(Records from a dataset)
== Segment start ==
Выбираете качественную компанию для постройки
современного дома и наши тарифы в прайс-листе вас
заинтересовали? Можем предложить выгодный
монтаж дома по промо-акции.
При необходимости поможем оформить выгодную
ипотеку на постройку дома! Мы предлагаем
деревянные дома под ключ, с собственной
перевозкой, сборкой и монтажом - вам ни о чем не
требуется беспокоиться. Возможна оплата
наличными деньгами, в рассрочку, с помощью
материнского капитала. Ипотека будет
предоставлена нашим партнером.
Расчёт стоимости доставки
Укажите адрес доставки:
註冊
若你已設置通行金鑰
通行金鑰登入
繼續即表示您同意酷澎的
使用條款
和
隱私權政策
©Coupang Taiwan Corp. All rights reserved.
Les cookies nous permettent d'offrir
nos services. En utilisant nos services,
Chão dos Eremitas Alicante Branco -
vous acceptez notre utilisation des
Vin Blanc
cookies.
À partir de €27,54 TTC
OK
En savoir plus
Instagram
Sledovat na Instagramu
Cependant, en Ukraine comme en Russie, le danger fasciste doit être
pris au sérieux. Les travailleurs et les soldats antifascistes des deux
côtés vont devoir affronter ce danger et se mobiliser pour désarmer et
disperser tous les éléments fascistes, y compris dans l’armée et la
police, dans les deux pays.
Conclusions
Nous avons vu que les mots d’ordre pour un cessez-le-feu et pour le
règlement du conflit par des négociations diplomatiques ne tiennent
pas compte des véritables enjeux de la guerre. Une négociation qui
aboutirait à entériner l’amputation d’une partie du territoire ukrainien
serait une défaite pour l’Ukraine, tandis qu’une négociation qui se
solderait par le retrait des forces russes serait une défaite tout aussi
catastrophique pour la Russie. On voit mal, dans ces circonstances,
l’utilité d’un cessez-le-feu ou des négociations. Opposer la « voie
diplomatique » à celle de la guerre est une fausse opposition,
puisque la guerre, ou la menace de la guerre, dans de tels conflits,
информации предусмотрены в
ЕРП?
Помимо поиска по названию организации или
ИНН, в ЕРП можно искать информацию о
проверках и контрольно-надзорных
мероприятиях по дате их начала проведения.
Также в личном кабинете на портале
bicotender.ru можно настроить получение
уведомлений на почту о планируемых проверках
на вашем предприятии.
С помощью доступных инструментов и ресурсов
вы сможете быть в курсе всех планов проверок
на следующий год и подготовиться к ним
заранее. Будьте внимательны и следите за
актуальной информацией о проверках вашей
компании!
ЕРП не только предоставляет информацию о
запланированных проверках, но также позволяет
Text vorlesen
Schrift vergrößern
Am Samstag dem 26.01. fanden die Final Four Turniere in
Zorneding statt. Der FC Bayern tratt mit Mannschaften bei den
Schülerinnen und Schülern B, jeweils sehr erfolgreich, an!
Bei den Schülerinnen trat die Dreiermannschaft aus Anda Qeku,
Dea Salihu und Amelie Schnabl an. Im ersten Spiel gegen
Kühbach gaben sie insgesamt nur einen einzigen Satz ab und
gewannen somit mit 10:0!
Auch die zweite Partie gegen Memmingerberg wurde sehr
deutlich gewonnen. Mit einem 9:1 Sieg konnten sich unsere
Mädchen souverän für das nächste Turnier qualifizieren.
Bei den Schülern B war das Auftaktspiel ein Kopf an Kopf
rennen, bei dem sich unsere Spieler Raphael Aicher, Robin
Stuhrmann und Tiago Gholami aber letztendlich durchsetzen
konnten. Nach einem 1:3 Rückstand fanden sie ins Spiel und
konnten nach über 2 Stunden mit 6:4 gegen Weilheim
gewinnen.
== Segment end ==
-- WORK TASK --
From the first line to the last, transcribe the data exactly.

-- RESULT OF THIS TASK --
Выбираете качественную компанию для постройки
современного дома и наши тарифы в прайс-листе вас
заинтересовали? Можем предложить выгодный
монтаж дома по промо-акции.
При необходимости поможем оформить выгодную
ипотеку на постройку дома! Мы предлагаем
деревянные дома под ключ, с собственной
перевозкой, сборкой и монтажом - вам ни о чем не
требуется беспокоиться. Возможна оплата
наличными деньгами, в рассрочку, с помощью
материнского капитала. Ипотека будет
предоставлена нашим партнером.
Расчёт стоимости доставки
Укажите адрес доставки:
註冊
若你已設置通行金鑰
通行金鑰登入
繼續即表示您同意酷澎的
使用條款
和
隱私權政策
©Coupang Taiwan Corp. All rights reserved.
Les cookies nous permettent d'offrir
nos services. En utilisant nos services,
Chão dos Eremitas Alicante Branco -
vous acceptez notre utilisation des
Vin Blanc
cookies.
À partir de €27,54 TTC
OK
En savoir plus
Instagram
Sledovat na Instagramu
Cependant, en Ukraine comme en Russie, le danger fasciste doit être
pris au sérieux. Les travailleurs et les soldats antifascistes des deux
côtés vont devoir affronter ce danger et se mobiliser pour désarmer et
disperser tous les éléments fascistes, y compris dans l’armée et la
police, dans les deux pays.
Conclusions
Nous avons vu que les mots d’ordre pour un cessez-le-feu et pour le
règlement du conflit par des négociations diplomatiques ne tiennent
pas compte des véritables enjeux de la guerre. Une négociation qui
aboutirait à entériner l’amputation d’une partie du territoire ukrainien
serait une défaite pour l’Ukraine, tandis qu’une négociation qui se
solderait par le retrait des forces russes serait une défaite tout aussi
catastrophique pour la Russie. On voit mal, dans ces circonstances,
l’utilité d’un cessez-le-feu ou des négociations. Opposer la « voie
diplomatique » à celle de la guerre est une fausse opposition,
puisque la guerre, ou la menace de la guerre, dans de tels conflits,
информации предусмотрены в
ЕРП?
Помимо поиска по названию организации или
ИНН, в ЕРП можно искать информацию о
проверках и контрольно-надзорных
мероприятиях по дате их начала проведения.
Также в личном кабинете на портале
bicotender.ru можно настроить получение
уведомлений на почту о планируемых проверках
на вашем предприятии.
С помощью доступных инструментов и ресурсов
вы сможете быть в курсе всех планов проверок
на следующий год и подготовиться к ним
заранее. Будьте внимательны и следите за
актуальной информацией о проверках вашей
компании!
ЕРП не только предоставляет информацию о
запланированных проверках, но также позволяет
Text vorlesen
Schrift vergrößern
Am Samstag dem 26.01. fanden die Final Four Turniere in
Zorneding statt. Der FC Bayern tratt mit Mannschaften bei den
Schülerinnen und Schülern B, jeweils sehr erfolgreich, an!
Bei den Schülerinnen trat die Dreiermannschaft aus Anda Qeku,
Dea Salihu und Amelie Schnabl an. Im ersten Spiel gegen
Kühbach gaben sie insgesamt nur einen einzigen Satz ab und
gewannen somit mit 10:0!
Auch die zweite Partie gegen Memmingerberg wurde sehr
deutlich gewonnen. Mit einem 9:1 Sieg konnten sich unsere
Mädchen souverän für das nächste Turnier qualifizieren.
Bei den Schülern B war das Auftaktspiel ein Kopf an Kopf
rennen, bei dem sich unsere Spieler Raphael Aicher, Robin
Stuhrmann und Tiago Gholami aber letztendlich durchsetzen
konnten. Nach einem 1:3 Rückstand fanden sie ins Spiel und
konnten nach über 2 Stunden mit 6:4 gegen Weilheim
gewinnen.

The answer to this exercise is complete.